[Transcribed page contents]

----------------

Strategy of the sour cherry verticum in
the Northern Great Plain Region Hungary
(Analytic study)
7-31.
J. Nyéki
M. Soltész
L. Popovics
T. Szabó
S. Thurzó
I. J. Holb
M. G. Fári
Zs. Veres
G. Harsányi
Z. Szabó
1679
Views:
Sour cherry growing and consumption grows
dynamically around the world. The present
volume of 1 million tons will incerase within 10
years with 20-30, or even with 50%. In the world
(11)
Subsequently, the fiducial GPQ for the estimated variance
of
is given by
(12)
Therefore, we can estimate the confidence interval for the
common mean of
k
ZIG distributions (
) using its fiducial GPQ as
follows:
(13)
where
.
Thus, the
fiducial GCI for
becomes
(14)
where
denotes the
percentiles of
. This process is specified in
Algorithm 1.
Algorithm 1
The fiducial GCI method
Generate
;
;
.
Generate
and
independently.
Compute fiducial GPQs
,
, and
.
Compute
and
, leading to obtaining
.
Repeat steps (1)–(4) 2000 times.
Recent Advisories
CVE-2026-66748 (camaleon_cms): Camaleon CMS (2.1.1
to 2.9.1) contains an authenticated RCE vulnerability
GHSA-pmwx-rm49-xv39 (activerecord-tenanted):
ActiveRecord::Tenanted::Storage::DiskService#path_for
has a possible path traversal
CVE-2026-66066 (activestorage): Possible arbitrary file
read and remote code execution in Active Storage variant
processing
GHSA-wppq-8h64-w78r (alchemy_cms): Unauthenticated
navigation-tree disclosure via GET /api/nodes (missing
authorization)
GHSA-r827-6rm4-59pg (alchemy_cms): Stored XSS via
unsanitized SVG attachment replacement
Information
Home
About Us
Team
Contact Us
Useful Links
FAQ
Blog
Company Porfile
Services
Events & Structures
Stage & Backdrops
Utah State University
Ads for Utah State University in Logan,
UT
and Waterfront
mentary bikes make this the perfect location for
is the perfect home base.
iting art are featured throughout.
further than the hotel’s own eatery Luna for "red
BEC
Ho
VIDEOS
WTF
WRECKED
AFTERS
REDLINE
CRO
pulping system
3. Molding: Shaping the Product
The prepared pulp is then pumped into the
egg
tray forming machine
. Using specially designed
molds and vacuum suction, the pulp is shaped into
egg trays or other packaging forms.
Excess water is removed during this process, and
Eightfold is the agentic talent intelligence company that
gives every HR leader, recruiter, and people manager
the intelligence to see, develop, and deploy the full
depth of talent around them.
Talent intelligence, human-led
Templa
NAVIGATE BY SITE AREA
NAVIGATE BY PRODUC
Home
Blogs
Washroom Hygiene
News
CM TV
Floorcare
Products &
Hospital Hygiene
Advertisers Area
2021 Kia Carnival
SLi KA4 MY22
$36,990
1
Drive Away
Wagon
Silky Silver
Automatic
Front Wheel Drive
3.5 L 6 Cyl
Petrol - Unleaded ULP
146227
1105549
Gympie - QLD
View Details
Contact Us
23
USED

----------------

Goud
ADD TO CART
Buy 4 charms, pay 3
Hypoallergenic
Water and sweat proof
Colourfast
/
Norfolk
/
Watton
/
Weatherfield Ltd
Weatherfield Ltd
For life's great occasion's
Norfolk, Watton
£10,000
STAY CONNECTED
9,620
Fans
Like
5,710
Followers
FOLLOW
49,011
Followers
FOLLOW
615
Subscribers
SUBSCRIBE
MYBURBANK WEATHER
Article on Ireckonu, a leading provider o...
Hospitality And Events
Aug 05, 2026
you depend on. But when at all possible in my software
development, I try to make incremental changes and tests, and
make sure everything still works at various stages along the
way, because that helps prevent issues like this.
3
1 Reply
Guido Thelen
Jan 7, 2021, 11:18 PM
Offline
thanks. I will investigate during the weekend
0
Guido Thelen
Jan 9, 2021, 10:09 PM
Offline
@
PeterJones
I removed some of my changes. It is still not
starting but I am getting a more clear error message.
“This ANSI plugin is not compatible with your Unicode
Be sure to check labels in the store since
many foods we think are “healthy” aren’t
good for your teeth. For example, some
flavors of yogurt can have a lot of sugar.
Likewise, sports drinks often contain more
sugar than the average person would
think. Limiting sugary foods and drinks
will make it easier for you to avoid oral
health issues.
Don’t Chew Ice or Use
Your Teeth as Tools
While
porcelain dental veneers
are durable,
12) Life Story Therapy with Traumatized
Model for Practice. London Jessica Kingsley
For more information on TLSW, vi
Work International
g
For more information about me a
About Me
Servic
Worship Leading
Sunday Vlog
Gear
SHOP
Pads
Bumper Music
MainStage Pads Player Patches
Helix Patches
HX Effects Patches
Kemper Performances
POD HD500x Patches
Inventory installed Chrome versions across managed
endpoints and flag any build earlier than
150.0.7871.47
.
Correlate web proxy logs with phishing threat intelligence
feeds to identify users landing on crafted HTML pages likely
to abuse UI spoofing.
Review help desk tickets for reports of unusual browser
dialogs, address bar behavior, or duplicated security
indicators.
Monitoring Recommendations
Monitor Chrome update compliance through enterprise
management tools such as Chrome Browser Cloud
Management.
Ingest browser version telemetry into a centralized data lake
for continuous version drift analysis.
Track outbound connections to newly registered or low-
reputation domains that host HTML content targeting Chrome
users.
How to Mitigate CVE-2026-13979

----------------

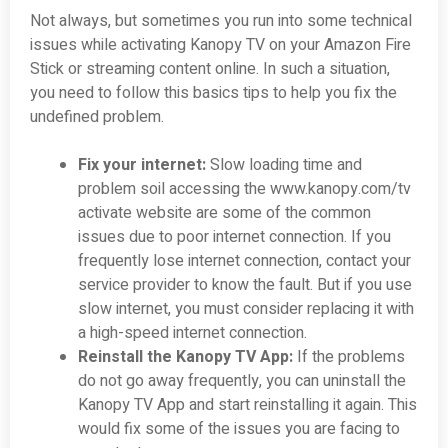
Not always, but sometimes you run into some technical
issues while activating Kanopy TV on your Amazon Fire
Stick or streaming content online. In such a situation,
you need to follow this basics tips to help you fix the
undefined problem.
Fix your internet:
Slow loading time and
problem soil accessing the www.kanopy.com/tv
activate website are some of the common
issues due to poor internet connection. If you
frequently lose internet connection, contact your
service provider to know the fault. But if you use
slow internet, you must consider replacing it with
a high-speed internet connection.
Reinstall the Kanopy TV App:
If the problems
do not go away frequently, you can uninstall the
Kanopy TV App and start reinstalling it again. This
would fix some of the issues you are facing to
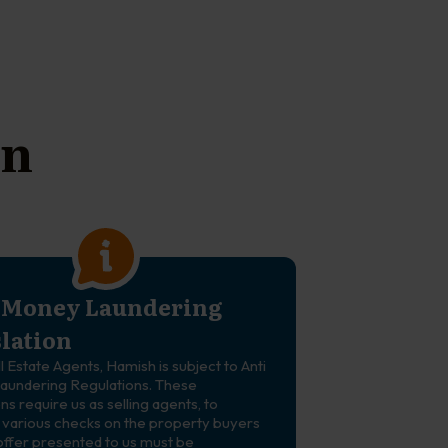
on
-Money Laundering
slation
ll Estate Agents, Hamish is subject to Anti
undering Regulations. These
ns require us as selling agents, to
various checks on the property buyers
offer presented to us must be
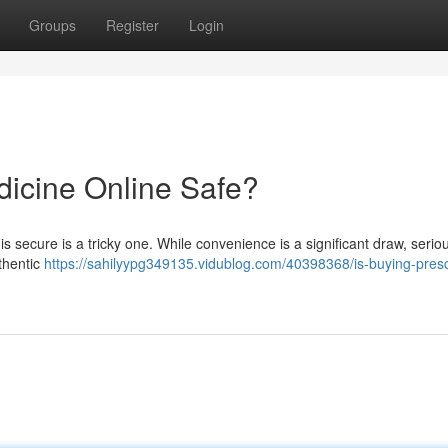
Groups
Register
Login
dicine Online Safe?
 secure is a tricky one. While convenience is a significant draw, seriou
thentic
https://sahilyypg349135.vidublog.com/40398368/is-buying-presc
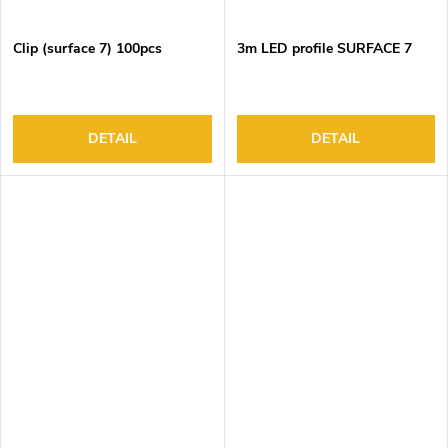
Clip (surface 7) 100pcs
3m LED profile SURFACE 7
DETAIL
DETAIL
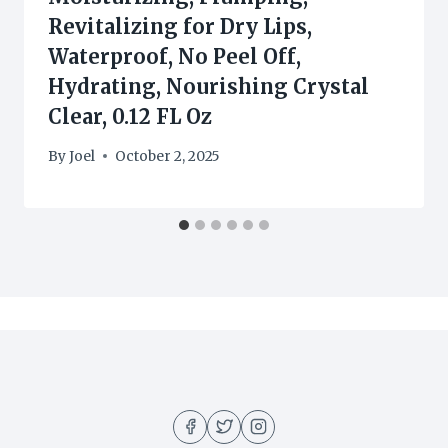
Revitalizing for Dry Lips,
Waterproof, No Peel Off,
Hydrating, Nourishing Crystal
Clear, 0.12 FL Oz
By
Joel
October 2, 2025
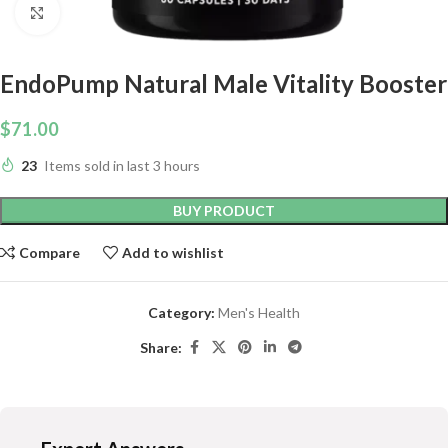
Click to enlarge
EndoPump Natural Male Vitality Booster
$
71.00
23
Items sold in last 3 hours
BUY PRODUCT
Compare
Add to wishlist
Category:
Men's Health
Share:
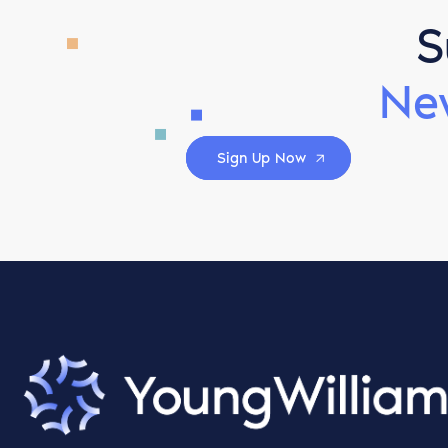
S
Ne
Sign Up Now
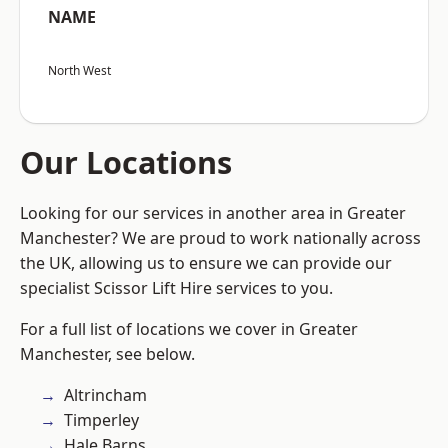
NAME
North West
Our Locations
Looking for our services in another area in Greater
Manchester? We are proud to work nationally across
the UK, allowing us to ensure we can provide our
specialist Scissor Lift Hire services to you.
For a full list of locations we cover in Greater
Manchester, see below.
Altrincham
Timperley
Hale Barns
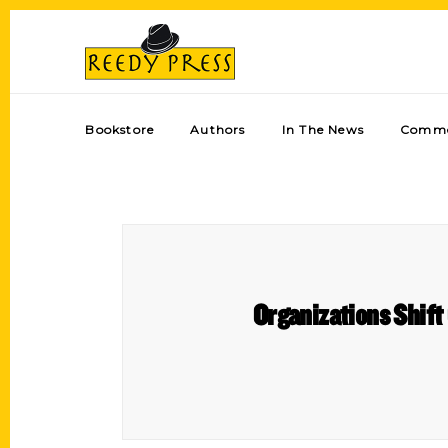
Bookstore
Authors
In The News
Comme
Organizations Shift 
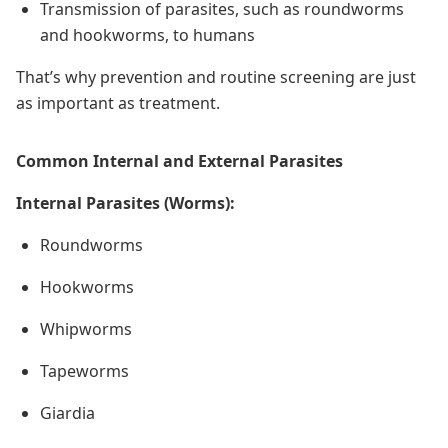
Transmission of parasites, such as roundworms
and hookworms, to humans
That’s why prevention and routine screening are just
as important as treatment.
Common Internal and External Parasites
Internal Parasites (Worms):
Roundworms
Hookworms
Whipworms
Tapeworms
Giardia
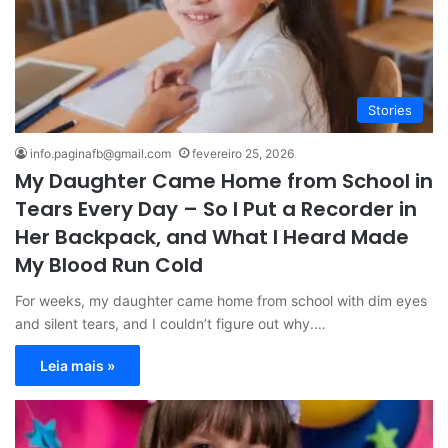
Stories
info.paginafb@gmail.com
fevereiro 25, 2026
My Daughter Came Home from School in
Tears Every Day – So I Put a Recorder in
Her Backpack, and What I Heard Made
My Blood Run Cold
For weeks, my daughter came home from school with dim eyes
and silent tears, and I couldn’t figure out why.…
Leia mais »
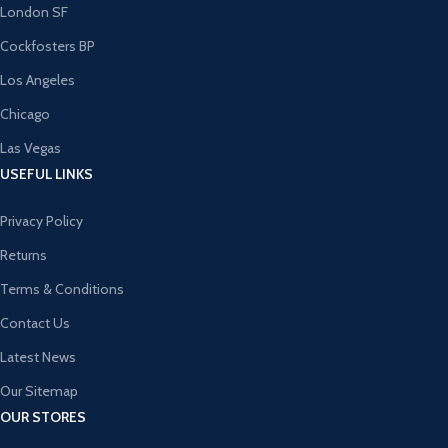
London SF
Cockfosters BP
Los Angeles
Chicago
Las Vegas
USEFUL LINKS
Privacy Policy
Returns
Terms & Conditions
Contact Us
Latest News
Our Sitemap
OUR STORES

----------------

Scan the records above for the lines holding "ADD TO CART" and "Aug 05, 2026". Transcribe those two and every line between them word for word, and no others.

_Solution to this task_.
ADD TO CART
Buy 4 charms, pay 3
Hypoallergenic
Water and sweat proof
Colourfast
/
Norfolk
/
Watton
/
Weatherfield Ltd
Weatherfield Ltd
For life's great occasion's
Norfolk, Watton
£10,000
STAY CONNECTED
9,620
Fans
Like
5,710
Followers
FOLLOW
49,011
Followers
FOLLOW
615
Subscribers
SUBSCRIBE
MYBURBANK WEATHER
Article on Ireckonu, a leading provider o...
Hospitality And Events
Aug 05, 2026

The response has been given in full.